Il faut dire qu'il s'en est fallu de peu pour que le document disparaisse à tout jamais. Le 4 octobre 1759, soit trois ans après la mort d'Aubery, des soldats britanniques attaquent la mission de Saint-François de Sales. C'est la guerre de la Conquête. En une nuit, tout est incendié ou volé, incluant les écrits d'Aubery. «Tout a disparu, sauf les copies sauvées par le père Jean-Baptiste de la Brosse, de passage à la desserte de Yamaska pendant quelques jours. Par un heureux hasard, il avait apporté avec lui le manuscrit et un dictionnaire afin de faire ses propres copies de l'ouvrage», relate Paul-André Dubois.
Plus tard, ces documents ont été conservés dans une famille à Odanak jusqu'à ce qu'un prêtre, désireux de relancer la vie chrétienne dans la région au début du 19e siècle, en fasse de nouvelles copies. «Avec mon enquête, j'ai pu reconstituer virtuellement cette famille de manuscrits dont les membres, si j'ose dire, vivaient comme des orphelins, sans lien avec leur ancêtre: le manuscrit Aubery», indique Paul-André Dubois.

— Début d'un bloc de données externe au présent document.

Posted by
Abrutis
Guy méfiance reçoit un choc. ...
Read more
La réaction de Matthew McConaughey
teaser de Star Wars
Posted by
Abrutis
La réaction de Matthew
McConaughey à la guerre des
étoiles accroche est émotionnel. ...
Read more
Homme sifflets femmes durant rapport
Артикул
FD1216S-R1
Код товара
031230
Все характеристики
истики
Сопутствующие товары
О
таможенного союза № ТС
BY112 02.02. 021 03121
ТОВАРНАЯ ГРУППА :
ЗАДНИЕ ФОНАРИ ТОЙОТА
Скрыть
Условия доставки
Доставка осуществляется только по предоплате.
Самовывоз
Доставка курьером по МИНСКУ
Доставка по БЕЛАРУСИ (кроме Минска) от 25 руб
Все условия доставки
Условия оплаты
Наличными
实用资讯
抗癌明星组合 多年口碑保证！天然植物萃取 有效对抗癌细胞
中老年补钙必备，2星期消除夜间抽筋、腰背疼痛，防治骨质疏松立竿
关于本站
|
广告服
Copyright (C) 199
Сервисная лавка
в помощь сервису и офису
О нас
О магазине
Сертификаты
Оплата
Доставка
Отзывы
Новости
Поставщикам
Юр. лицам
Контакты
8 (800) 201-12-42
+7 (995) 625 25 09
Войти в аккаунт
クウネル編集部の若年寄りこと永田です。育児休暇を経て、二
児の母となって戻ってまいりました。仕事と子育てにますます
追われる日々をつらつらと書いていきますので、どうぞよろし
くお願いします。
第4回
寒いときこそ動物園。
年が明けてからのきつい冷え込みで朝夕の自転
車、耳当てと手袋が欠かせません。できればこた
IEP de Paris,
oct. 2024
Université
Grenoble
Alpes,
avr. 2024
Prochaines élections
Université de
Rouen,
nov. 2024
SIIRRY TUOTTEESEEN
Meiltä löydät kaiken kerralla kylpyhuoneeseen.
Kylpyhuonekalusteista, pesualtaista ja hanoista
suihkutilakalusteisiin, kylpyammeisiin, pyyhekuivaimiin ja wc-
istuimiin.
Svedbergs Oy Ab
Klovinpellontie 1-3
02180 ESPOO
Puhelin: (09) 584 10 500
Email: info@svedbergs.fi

En plus de l'histoire parfois tumultueuse du manuscrit, le chercheur s'est penché sur la réceptivité des chants par les Abénaquis. À travers les correspondances de l'époque, il a constaté que cette communauté appréciait énormément le chant choral. «Il faut dire qu'à l'arrivée des missionnaires parmi les Abénaquis, le chant collectif était déjà très présent dans la culture traditionnelle, précise-t-il. L'introduction du chant polyphonique et sa pratique se sont donc déposées sur un substrat de pratiques vocales et rituelles autochtones remontant à la préhistoire. Il n'y a rien d'étonnant que le chant des missionnaires se soit frayé aussi facilement un chemin chez les autochtones, même s'il était esthétiquement nouveau.»

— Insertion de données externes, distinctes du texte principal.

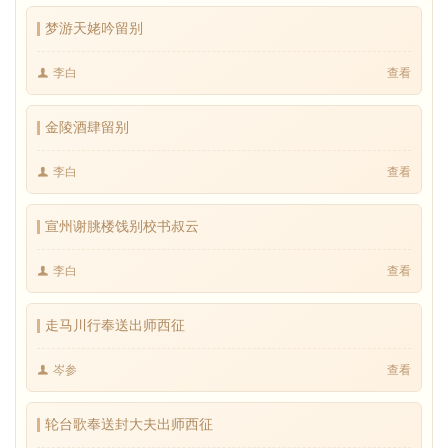
梦游天姥吟留别
李白
查看
金陵酒肆留别
李白
查看
宣州谢朓楼饯别校书叔云
李白
查看
走马川行奉送出师西征
岑参
查看
轮台歌奉送封大夫出师西征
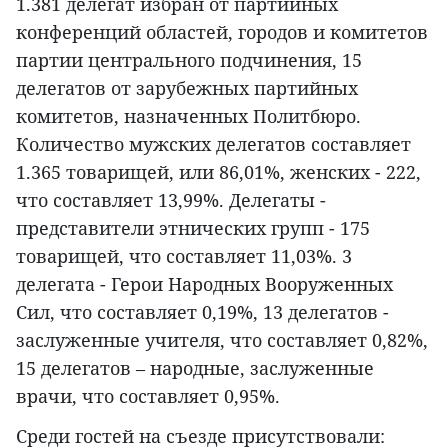
1.381 делегат избран от партийных
конференций областей, городов и комитетов
партии центрального подчинения, 15
делегатов от зарубежных партийных
комитетов, назначенных Политбюро.
Количество мужских делегатов составляет
1.365 товарищей, или 86,01%, женских - 222,
что составляет 13,99%. Делегаты -
представители этнических групп - 175
товарищей, что составляет 11,03%. 3
делегата - Герои Народных Вооруженных
Сил, что составляет 0,19%, 13 делегатов -
заслуженные учителя, что составляет 0,82%,
15 делегатов – народные, заслуженные
врачи, что составляет 0,95%.
Среди гостей на съезде присутствовали:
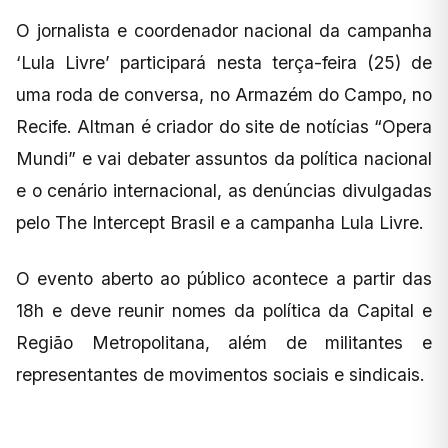
O jornalista e coordenador nacional da campanha
‘Lula Livre’ participará nesta terça-feira (25) de
uma roda de conversa, no Armazém do Campo, no
Recife. Altman é criador do site de notícias “Opera
Mundi” e vai debater assuntos da política nacional
e o cenário internacional, as denúncias divulgadas
pelo The Intercept Brasil e a campanha Lula Livre.
O evento aberto ao público acontece a partir das
18h e deve reunir nomes da política da Capital e
Região Metropolitana, além de militantes e
representantes de movimentos sociais e sindicais.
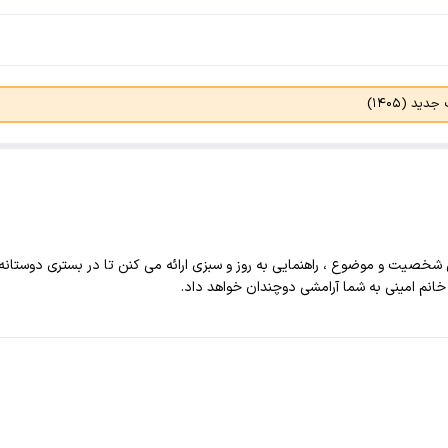
د (۱۴۰۵)
 شخصیت و موضوع ، راهنمایی به روز و سبزی ارائه می کنن تا در بستری دوستان
 خانم امینی به شما آرامشی دوچندان خواهد داد.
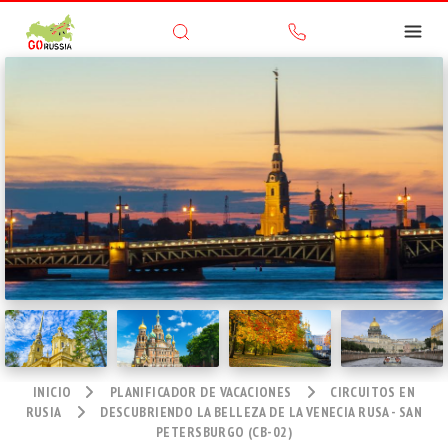
INICIO
PLANIFICADOR DE VACACIONES
CIRCUITOS EN
RUSIA
DESCUBRIENDO LA BELLEZA DE LA VENECIA RUSA - SAN
PETERSBURGO (CB-02)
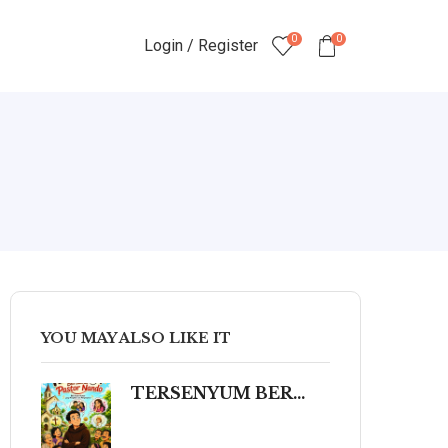
0
0
Login / Register
YOU MAY ALSO LIKE IT
TERSENYUM BERSAMA PASTOR NANDO 80 Humor Ringan tentang Iman, Kehidupan, dan Kemanusiaan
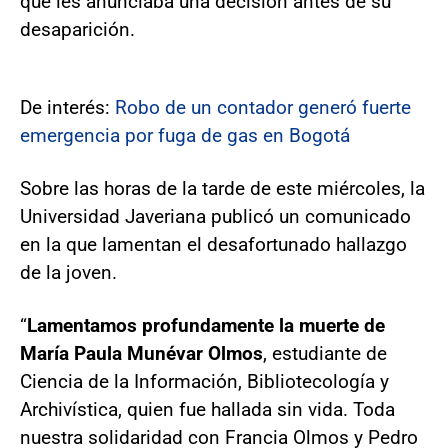
que les anunciaba una decisión antes de su
desaparición.
De interés:
Robo de un contador generó fuerte
emergencia por fuga de gas en Bogotá
Sobre las horas de la tarde de este miércoles, la
Universidad Javeriana publicó un comunicado
en la que lamentan el desafortunado hallazgo
de la joven.
“
Lamentamos profundamente la muerte de
María Paula Munévar Olmos
, estudiante de
Ciencia de la Información, Bibliotecología y
Archivística, quien fue hallada sin vida. Toda
nuestra solidaridad con Francia Olmos y Pedro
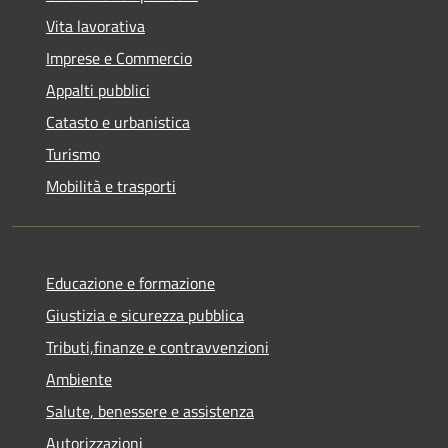
Vita lavorativa
Imprese e Commercio
Appalti pubblici
Catasto e urbanistica
Turismo
Mobilità e trasporti
Educazione e formazione
Giustizia e sicurezza pubblica
Tributi,finanze e contravvenzioni
Ambiente
Salute, benessere e assistenza
Autorizzazioni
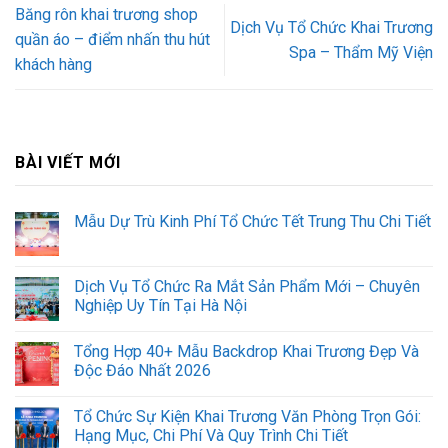
Băng rôn khai trương shop
Dịch Vụ Tổ Chức Khai Trương
quần áo – điểm nhấn thu hút
Spa – Thẩm Mỹ Viện
khách hàng
BÀI VIẾT MỚI
Mẫu Dự Trù Kinh Phí Tổ Chức Tết Trung Thu Chi Tiết
Dịch Vụ Tổ Chức Ra Mắt Sản Phẩm Mới – Chuyên
Nghiệp Uy Tín Tại Hà Nội
Tổng Hợp 40+ Mẫu Backdrop Khai Trương Đẹp Và
Độc Đáo Nhất 2026
Tổ Chức Sự Kiện Khai Trương Văn Phòng Trọn Gói:
Hạng Mục, Chi Phí Và Quy Trình Chi Tiết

«Il y avait beaucoup de fierté et de joie à chanter pendant les offices, ajoute l'historien. Les colons français des environs venaient parfois de loin pour assister aux offices chantés par les femmes autochtones.»

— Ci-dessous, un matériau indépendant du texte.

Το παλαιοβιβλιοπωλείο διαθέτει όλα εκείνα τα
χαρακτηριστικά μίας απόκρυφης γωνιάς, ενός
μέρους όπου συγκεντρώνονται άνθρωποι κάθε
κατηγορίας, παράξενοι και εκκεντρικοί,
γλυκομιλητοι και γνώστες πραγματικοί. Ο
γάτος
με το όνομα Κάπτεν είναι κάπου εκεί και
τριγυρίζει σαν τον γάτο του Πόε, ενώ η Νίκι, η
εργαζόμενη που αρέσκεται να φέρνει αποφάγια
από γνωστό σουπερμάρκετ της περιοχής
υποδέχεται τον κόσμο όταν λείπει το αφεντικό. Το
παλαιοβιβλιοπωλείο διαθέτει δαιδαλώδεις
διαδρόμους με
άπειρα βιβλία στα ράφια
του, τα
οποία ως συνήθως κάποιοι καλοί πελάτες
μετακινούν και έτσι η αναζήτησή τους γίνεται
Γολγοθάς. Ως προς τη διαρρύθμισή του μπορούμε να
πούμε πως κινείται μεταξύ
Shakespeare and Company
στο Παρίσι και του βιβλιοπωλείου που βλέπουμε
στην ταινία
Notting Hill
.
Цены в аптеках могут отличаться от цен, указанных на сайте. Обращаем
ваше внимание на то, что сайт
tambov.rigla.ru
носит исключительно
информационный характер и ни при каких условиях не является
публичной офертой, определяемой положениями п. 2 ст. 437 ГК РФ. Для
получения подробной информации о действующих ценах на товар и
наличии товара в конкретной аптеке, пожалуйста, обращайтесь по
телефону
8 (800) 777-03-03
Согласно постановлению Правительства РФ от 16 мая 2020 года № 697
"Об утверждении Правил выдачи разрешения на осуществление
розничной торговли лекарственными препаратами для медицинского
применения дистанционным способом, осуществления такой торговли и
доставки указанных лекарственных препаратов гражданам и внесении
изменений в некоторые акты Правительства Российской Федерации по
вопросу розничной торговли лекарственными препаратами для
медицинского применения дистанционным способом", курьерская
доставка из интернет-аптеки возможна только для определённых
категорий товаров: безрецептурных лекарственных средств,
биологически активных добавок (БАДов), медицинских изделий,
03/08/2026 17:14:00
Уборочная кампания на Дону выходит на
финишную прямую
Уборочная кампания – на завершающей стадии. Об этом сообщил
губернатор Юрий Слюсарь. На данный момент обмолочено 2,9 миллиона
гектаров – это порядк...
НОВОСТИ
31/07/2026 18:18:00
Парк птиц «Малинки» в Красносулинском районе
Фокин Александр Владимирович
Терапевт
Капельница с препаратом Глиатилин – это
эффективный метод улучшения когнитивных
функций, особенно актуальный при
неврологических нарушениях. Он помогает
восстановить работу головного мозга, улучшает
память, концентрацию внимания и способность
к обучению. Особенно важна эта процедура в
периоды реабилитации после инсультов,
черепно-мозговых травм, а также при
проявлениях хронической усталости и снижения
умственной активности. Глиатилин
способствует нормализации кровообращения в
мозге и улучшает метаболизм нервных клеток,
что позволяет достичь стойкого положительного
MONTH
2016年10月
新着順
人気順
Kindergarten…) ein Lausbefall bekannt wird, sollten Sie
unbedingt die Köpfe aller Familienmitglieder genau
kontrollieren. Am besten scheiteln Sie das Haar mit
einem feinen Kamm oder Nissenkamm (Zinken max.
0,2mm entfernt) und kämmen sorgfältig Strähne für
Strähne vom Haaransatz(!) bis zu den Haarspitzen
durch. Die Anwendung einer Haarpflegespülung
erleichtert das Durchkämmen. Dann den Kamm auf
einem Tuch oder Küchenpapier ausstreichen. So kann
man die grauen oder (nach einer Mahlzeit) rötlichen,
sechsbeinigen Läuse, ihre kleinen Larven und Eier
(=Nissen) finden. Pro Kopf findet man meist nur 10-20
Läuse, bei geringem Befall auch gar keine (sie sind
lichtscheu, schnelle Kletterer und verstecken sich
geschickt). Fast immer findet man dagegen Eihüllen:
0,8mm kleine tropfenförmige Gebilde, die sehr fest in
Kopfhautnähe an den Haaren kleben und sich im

Offrir un autre regard sur l'histoire
En plus de ce livre, Paul-André Dubois est l'auteur de Récollets en Nouvelle-France. Traces et mémoires et de Lire et écrire chez les Amérindiens de Nouvelle-France. Aux origines de la scolarisation et de la francisation des Autochtones du Canada. Cet ouvrage, qui lui a valu le prix Lionel-Groulx de l'Institut d'histoire de l'Amérique française en 2021, porte sur l'introduction de la culture de l'écrit chez les peuples autochtones.
En abordant l'expérience coloniale sous l'angle de ses retombées plus positives, l'historien est conscient qu'il ouvre la porte à des débats. «Mes livres sont une invitation à prendre en considération les nuances des rapports extrêmement riches entre colonisateurs et colonisés, et à se défaire des préjugés moraux d'aujourd'hui qui ne font qu'engendrer des lectures anachroniques de l'histoire.»
Avec un ancien étudiant au doctorat, Maxime Morin, le professeur prépare un nouvel ouvrage pour 2024. Cette fois, il s'attaque à une question à la fois simple et extrêmement complexe: combien y avait-il d'autochtones en Nouvelle-France aux 17e et 18e siècles? «La réponse existe, mais il faut chercher avec patience pour la trouver. Même si cet ouvrage est moins chargé que Musique et dévotion dans la mission jésuite du Canada en termes de nombre de pages, il nous aura demandé énormément de travail.»